## Work instructions
Set down exactly each line of the entries below, beginning at the one that contains "Describe the element at coordinates (777, 1716)" and ending at the last, and no others.

## Exercise inputs
- Opening Delimiter -

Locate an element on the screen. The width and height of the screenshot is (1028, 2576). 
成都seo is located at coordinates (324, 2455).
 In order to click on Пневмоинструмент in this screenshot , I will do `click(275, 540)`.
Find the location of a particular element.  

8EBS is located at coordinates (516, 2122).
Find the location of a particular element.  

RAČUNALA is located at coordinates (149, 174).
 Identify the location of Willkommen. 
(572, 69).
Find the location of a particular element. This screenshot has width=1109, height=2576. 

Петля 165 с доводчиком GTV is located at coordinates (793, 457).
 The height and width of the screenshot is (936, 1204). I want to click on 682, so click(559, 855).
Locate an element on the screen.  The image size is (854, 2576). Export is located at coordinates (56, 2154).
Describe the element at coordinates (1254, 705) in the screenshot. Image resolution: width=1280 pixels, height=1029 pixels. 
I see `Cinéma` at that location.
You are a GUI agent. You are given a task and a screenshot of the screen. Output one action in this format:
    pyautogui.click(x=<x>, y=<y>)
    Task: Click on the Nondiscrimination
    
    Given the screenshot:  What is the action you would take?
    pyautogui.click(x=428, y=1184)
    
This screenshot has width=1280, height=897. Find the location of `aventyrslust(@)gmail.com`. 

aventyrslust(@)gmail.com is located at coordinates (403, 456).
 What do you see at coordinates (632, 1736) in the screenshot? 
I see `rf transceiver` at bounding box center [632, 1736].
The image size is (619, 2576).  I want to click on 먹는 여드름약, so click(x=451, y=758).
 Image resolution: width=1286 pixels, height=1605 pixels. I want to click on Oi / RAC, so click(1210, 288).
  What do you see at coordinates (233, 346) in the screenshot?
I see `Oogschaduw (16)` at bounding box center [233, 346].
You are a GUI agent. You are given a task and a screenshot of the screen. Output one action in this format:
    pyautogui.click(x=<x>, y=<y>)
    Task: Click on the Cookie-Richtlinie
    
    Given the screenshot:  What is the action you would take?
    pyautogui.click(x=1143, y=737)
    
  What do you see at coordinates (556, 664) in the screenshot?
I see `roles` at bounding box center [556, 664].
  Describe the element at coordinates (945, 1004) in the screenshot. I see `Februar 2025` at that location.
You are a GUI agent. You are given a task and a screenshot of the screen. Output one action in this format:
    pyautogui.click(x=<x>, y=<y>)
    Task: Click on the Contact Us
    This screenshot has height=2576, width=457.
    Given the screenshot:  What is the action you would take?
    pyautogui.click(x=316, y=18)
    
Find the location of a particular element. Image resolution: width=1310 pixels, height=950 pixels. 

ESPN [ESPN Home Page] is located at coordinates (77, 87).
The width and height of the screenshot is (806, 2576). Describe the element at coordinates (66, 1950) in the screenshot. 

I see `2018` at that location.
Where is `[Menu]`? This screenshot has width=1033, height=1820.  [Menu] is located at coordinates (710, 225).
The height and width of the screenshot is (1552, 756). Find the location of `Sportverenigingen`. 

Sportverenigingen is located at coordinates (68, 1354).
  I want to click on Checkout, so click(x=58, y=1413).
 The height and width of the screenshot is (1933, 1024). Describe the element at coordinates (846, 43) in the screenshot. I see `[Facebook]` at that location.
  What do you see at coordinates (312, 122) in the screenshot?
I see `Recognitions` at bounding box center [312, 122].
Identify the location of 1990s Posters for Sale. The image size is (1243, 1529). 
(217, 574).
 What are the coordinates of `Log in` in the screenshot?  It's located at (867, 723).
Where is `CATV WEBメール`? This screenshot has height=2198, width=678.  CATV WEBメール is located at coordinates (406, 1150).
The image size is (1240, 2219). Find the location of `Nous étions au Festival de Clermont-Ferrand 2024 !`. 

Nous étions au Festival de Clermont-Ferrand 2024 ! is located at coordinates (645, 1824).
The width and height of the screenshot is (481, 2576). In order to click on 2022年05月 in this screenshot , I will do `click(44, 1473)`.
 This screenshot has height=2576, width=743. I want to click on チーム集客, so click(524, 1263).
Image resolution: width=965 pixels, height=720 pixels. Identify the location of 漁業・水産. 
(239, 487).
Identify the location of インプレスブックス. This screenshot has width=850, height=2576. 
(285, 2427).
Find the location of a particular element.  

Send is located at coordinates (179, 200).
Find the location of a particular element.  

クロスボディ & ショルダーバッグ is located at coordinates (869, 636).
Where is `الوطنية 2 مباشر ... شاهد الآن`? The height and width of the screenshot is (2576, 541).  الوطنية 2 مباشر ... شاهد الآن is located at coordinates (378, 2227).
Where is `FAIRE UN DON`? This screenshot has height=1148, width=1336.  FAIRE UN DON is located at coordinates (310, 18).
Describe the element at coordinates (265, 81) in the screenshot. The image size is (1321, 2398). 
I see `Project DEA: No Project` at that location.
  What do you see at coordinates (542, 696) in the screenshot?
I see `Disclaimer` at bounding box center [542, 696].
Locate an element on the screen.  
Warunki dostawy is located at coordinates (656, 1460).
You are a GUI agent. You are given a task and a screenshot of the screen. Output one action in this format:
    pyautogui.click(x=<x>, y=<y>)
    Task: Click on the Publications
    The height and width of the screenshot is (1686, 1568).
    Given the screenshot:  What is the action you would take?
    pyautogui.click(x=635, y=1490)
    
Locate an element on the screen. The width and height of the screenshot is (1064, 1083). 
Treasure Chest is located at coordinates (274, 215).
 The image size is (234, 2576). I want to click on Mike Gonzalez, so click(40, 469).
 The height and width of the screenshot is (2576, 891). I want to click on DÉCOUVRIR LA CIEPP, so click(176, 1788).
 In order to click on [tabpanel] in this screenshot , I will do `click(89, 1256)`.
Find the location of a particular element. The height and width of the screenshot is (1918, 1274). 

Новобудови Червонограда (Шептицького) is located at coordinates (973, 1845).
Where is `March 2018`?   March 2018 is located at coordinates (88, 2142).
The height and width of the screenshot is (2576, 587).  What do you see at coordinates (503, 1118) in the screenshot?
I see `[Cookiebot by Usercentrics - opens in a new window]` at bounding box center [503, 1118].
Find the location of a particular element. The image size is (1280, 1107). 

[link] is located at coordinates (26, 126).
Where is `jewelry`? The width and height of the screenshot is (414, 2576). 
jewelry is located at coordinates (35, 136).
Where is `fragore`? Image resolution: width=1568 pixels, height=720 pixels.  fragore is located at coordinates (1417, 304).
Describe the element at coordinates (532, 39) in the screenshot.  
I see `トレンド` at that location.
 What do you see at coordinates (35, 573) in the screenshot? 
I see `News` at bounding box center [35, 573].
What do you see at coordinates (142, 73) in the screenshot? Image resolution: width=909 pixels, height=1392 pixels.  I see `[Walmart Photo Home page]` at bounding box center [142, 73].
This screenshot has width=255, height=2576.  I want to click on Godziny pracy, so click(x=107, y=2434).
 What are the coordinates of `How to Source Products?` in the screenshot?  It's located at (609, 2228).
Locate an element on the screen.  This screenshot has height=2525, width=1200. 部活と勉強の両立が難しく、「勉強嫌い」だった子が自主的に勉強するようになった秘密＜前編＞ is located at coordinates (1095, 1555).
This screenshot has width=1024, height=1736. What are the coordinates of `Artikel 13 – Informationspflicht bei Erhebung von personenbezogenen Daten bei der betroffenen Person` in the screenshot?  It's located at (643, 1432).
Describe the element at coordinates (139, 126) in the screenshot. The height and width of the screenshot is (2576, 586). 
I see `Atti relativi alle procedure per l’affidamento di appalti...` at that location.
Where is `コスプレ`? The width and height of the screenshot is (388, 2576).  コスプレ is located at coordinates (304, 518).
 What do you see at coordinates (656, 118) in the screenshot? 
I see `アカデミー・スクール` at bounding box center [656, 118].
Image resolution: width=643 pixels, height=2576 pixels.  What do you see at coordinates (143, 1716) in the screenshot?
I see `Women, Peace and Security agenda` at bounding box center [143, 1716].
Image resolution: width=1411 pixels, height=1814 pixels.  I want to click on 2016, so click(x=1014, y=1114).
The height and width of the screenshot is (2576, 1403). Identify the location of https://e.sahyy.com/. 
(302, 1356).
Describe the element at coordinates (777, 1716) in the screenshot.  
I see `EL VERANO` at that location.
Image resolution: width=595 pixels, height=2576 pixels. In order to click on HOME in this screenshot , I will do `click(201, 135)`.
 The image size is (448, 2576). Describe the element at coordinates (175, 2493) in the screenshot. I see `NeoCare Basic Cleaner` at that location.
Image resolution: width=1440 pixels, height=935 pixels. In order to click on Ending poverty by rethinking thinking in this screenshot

- Closing Delimiter -

## Answer space
Describe the element at coordinates (777, 1716) in the screenshot.  
I see `EL VERANO` at that location.
Image resolution: width=595 pixels, height=2576 pixels. In order to click on HOME in this screenshot , I will do `click(201, 135)`.
 The image size is (448, 2576). Describe the element at coordinates (175, 2493) in the screenshot. I see `NeoCare Basic Cleaner` at that location.
Image resolution: width=1440 pixels, height=935 pixels. In order to click on Ending poverty by rethinking thinking in this screenshot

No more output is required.